▶ **WORK ITEM**
Everything from the opening line of the records below through the line with "You are a GUI" must be duplicated exactly, pictures left out.

▶ **EXTRACTED MATERIAL**
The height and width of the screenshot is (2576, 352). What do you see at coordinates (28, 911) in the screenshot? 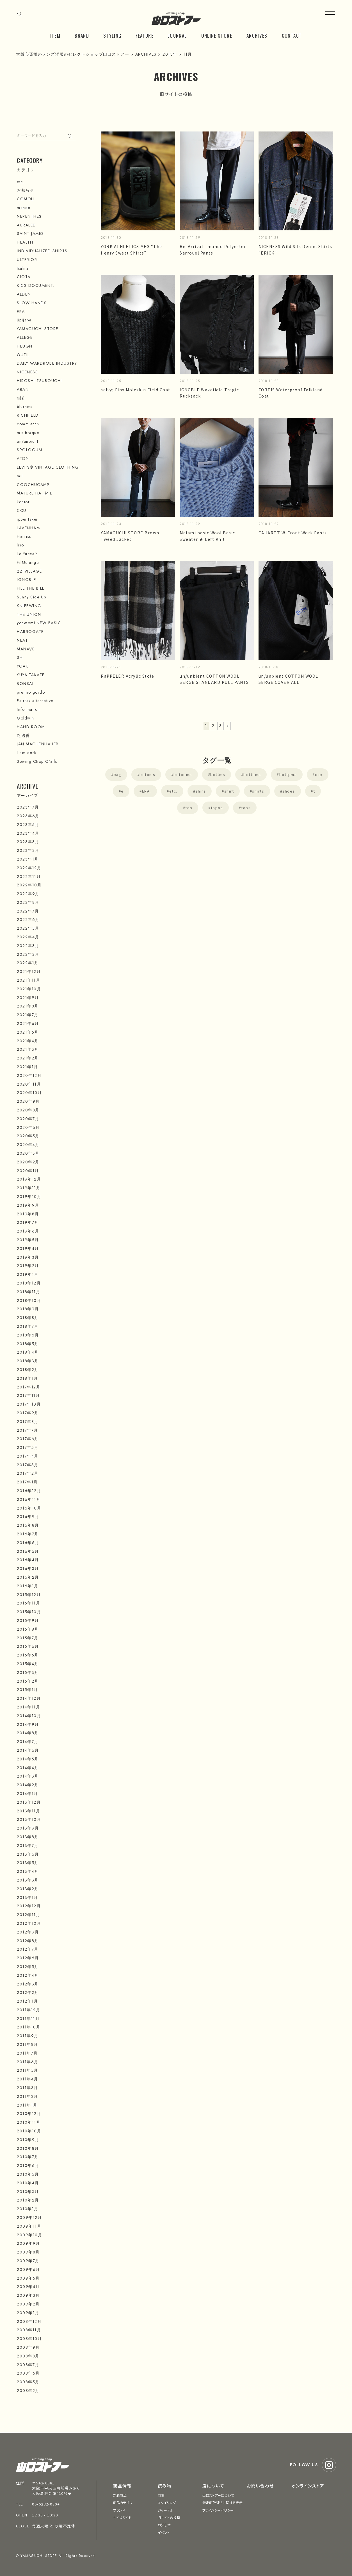
I see `2022年7月` at bounding box center [28, 911].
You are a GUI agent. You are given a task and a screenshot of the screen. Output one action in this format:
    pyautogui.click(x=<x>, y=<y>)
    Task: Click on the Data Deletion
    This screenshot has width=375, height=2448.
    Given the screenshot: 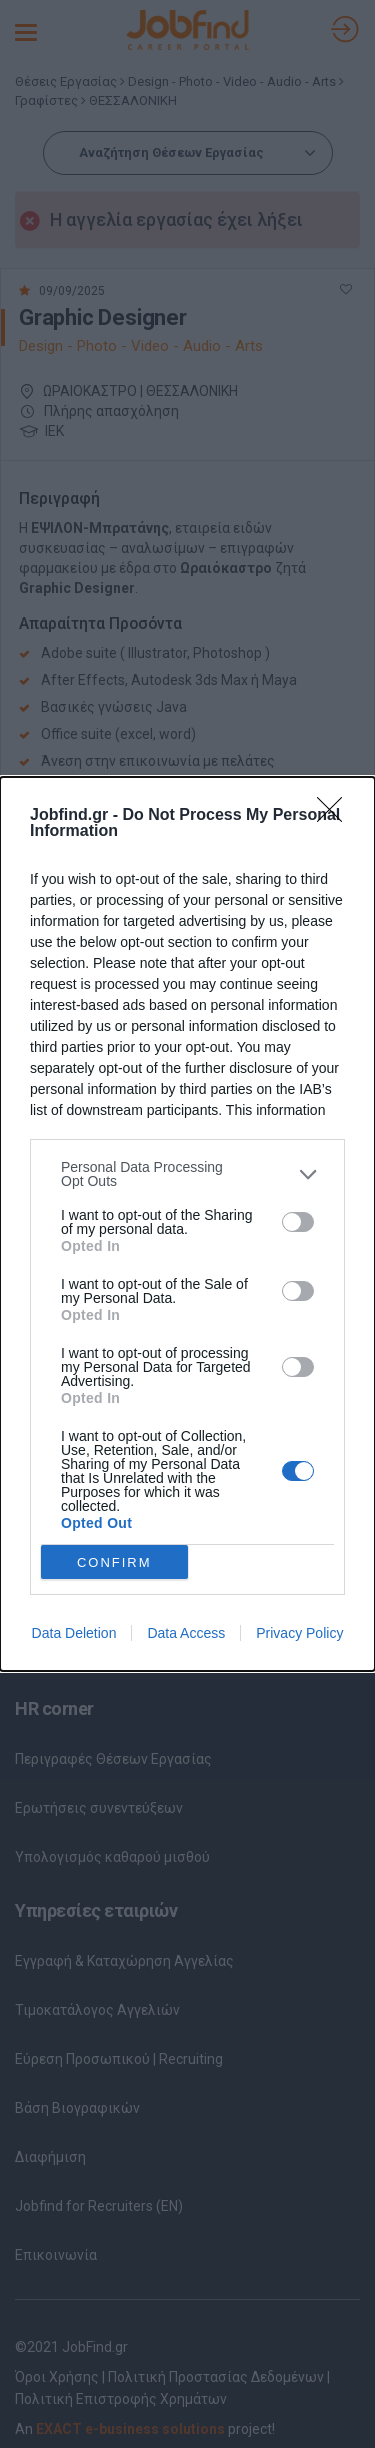 What is the action you would take?
    pyautogui.click(x=74, y=1633)
    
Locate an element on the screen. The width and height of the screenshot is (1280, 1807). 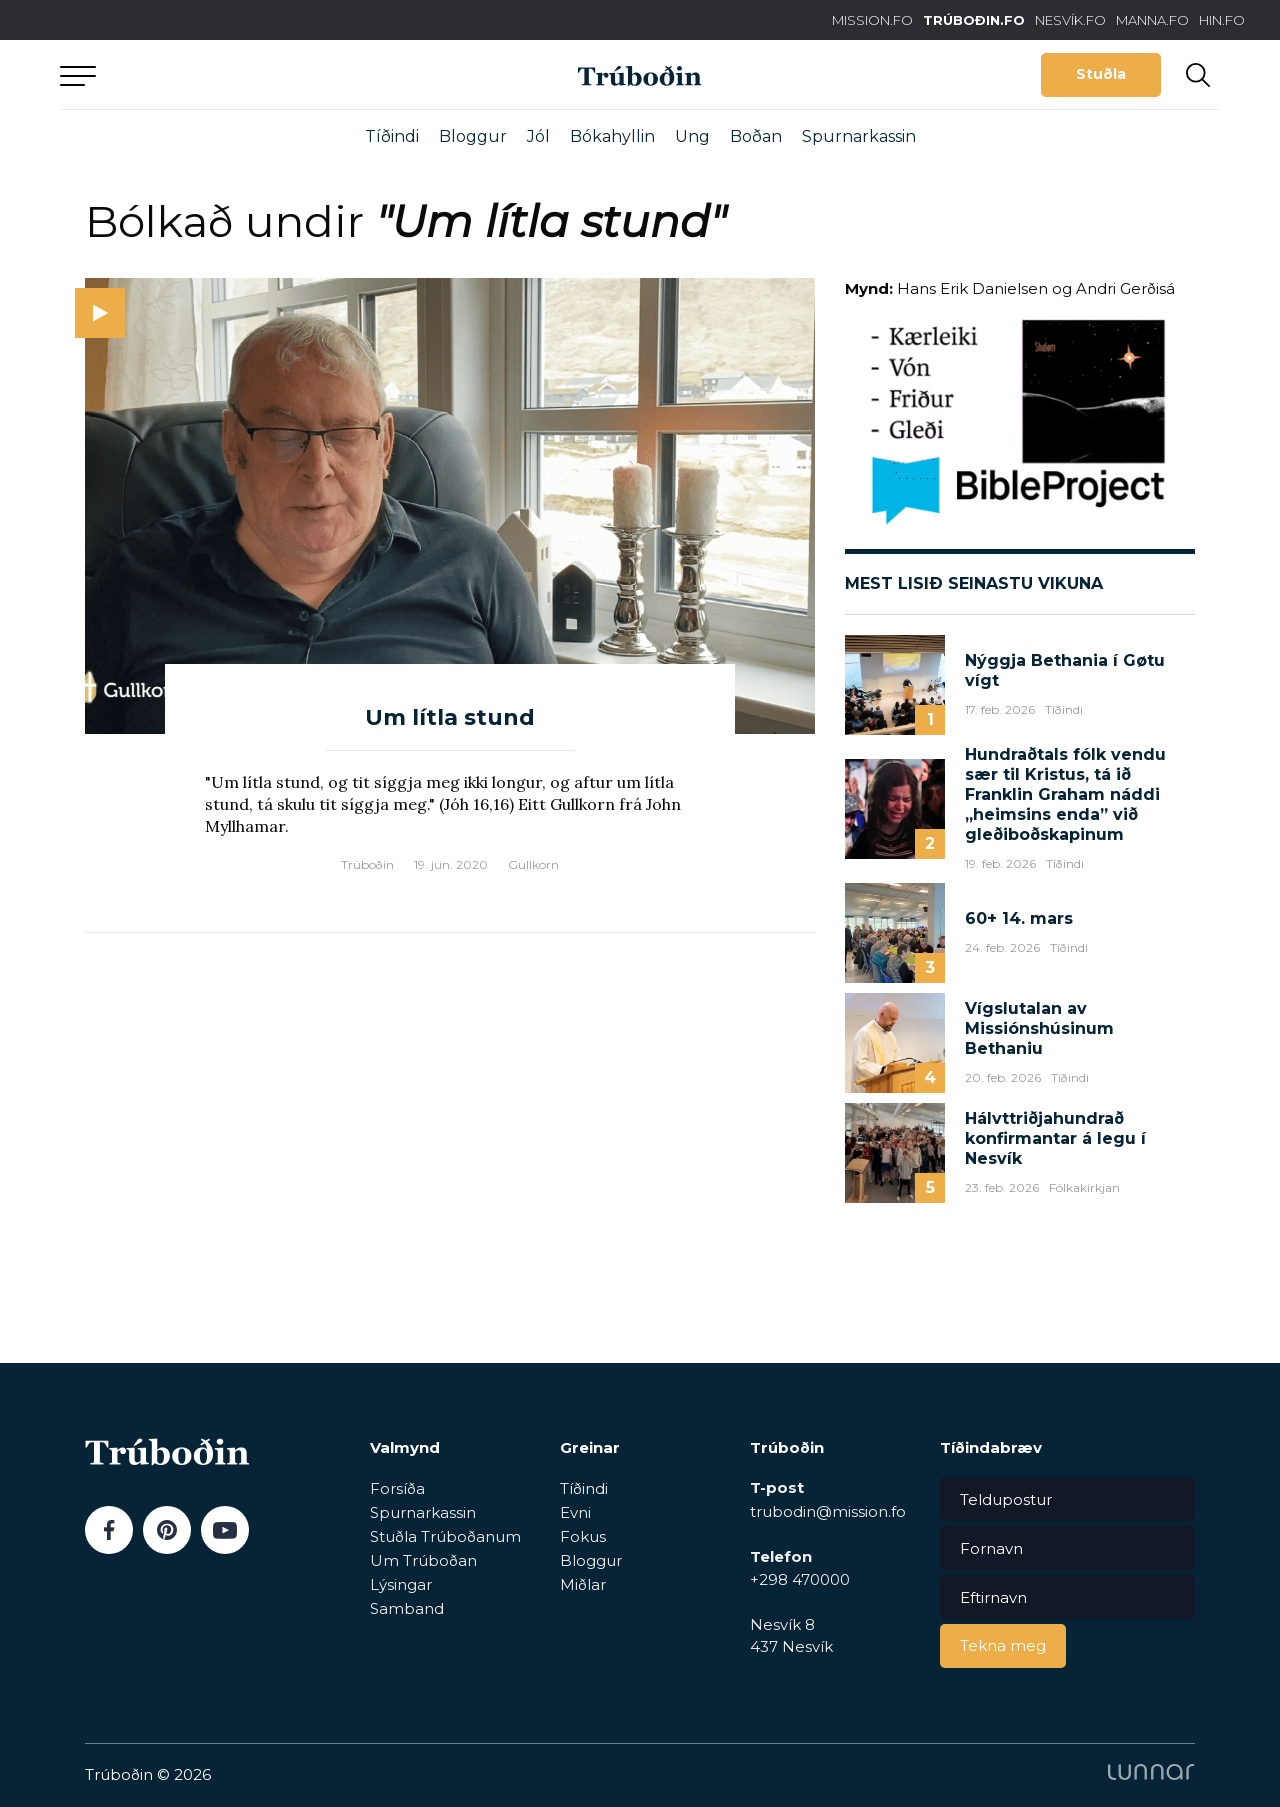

▶ **WRITTEN SOLUTION**
The height and width of the screenshot is (2576, 352). What do you see at coordinates (28, 911) in the screenshot? 
I see `2022年7月` at bounding box center [28, 911].
You are a GUI agent. You are given a task and a screenshot of the screen. Output one action in this format:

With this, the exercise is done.